• ASSIGNED TASK: Please print every line from the one containing "df-base (1311, 661)" through the last line of the records below, exactly as written and nothing more.

[Opening AVAILABLE DATA section]

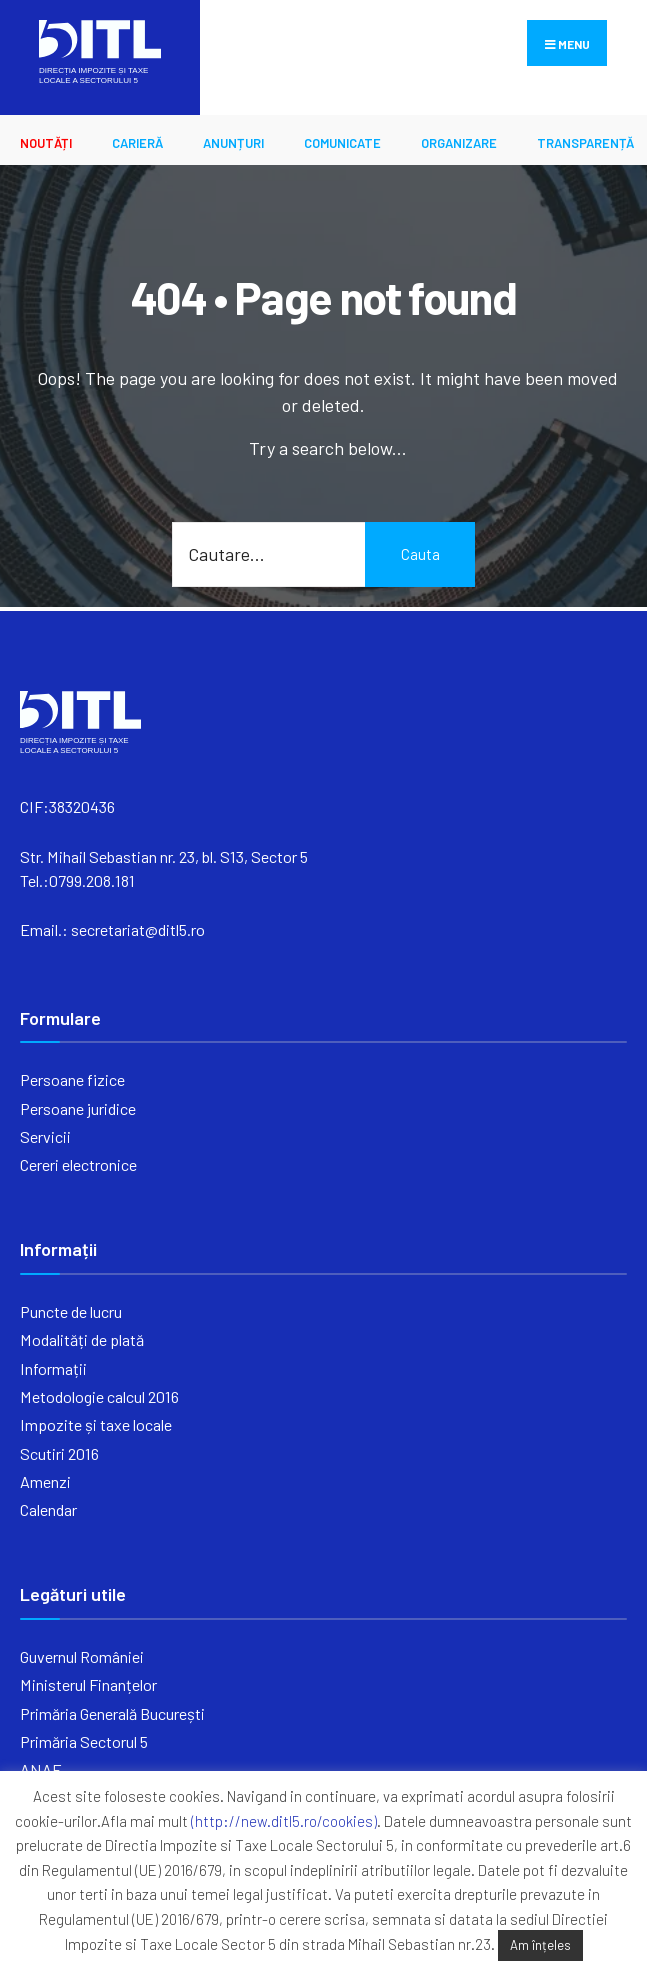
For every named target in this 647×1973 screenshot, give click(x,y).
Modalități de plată (82, 1339)
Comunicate (342, 143)
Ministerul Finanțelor (88, 1684)
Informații (53, 1368)
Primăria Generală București (112, 1713)
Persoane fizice (72, 1079)
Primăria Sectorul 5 (84, 1741)
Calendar (48, 1509)
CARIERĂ (137, 143)
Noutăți (46, 143)
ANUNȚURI (233, 143)
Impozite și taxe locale (96, 1424)
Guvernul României (82, 1656)
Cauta (420, 554)
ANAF (40, 1769)
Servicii (45, 1136)
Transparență (585, 143)
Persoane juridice (78, 1108)
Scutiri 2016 (59, 1453)
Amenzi (45, 1481)
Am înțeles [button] (540, 1945)
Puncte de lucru (71, 1311)
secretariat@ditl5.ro (138, 929)
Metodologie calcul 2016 (99, 1396)
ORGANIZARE (459, 143)
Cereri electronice (78, 1164)
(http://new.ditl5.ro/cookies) (284, 1821)
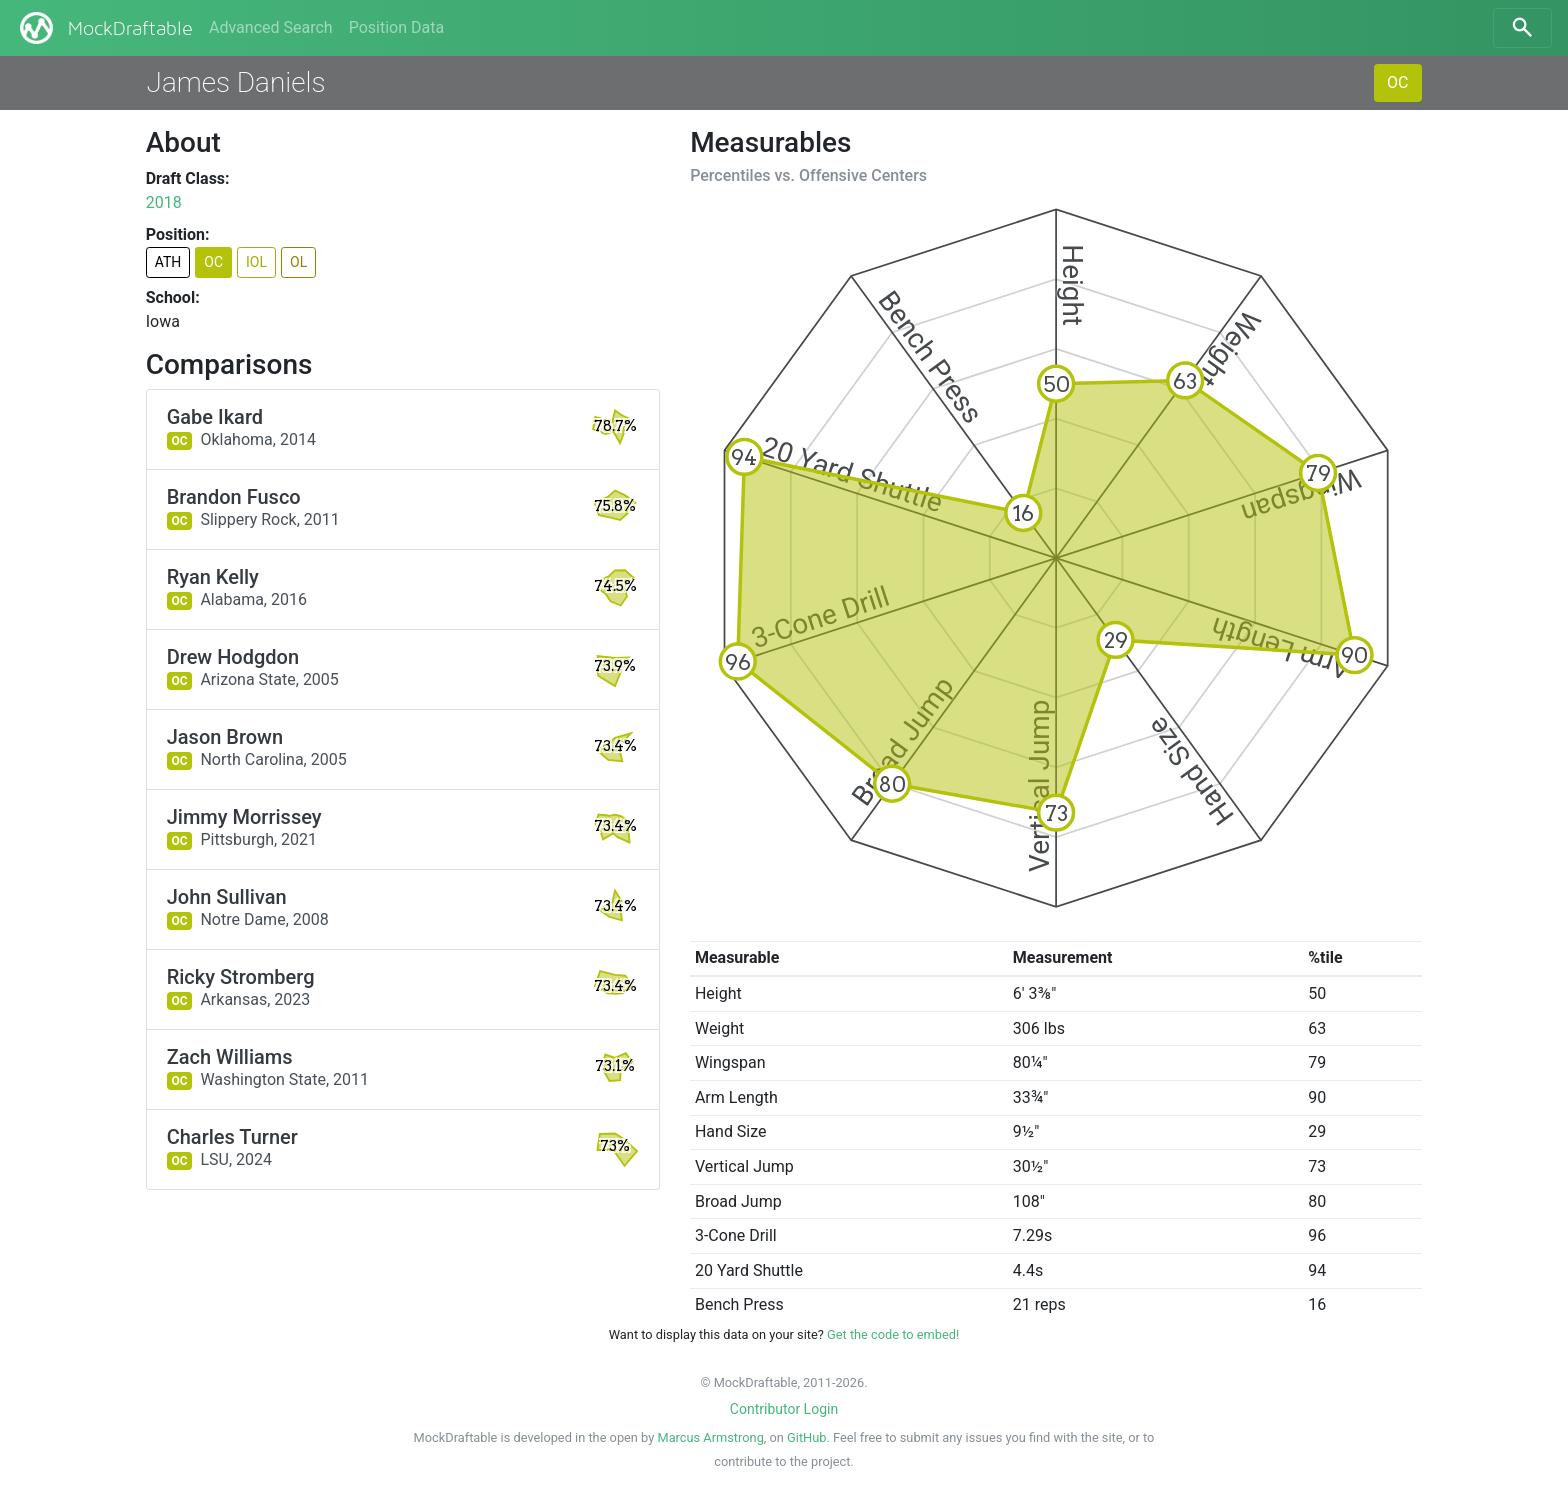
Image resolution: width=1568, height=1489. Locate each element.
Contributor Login (784, 1409)
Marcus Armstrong (710, 1437)
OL (298, 262)
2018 (164, 202)
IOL (256, 262)
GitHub (806, 1437)
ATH (168, 262)
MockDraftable (104, 28)
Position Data (396, 27)
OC (1397, 82)
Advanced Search (271, 27)
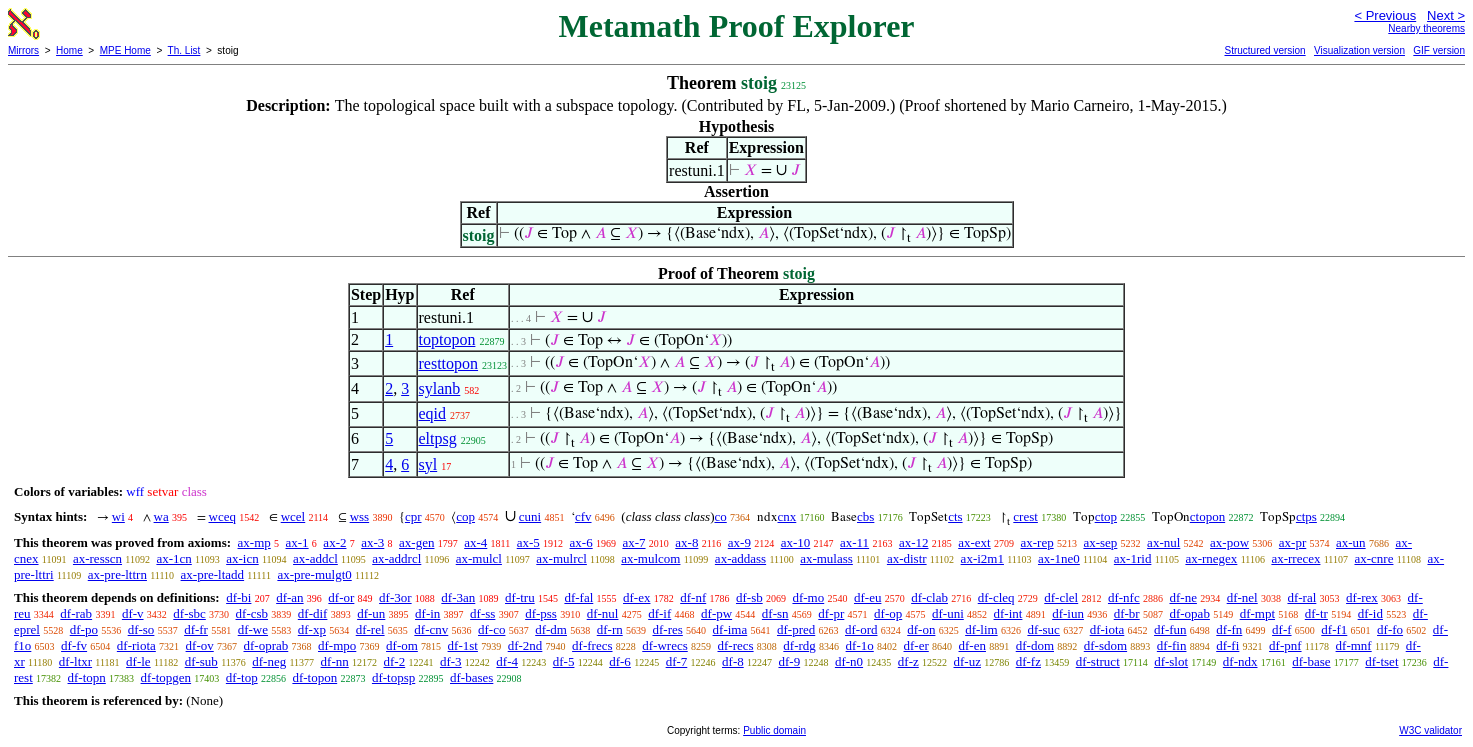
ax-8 (686, 542)
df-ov (200, 645)
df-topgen (166, 677)
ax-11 (854, 542)
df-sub (201, 661)
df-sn (775, 613)
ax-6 (581, 542)
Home (69, 50)
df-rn (610, 629)
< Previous (1385, 15)
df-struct (1098, 661)
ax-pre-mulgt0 (314, 574)
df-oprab (266, 645)
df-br (1127, 613)
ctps (1306, 516)
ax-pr (1292, 542)
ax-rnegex (1211, 558)
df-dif (313, 613)
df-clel (1061, 597)
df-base (1311, 661)
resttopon (449, 363)
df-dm (551, 629)
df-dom (1035, 645)
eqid (433, 413)
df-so (141, 629)
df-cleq (996, 597)
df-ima (730, 629)
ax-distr (907, 558)
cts (955, 516)
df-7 (677, 661)
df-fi (1227, 645)
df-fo (1390, 629)
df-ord (861, 629)
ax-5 (528, 542)
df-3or (395, 597)
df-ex (636, 597)
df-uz (967, 661)
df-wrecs (664, 645)
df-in (427, 613)
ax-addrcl (396, 558)
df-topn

[Closing AVAILABLE DATA section]

• TASK ANSWER:
df-base (1311, 661)
resttopon (449, 363)
df-dm (551, 629)
df-dom (1035, 645)
eqid (433, 413)
df-so (141, 629)
df-cleq (996, 597)
df-ima (730, 629)
ax-distr (907, 558)
cts (955, 516)
df-7 (677, 661)
df-fi (1227, 645)
df-fo (1390, 629)
df-ord (861, 629)
ax-5 (528, 542)
df-3or (395, 597)
df-ex (636, 597)
df-uz (967, 661)
df-wrecs (664, 645)
df-in (427, 613)
ax-addrcl (396, 558)
df-topn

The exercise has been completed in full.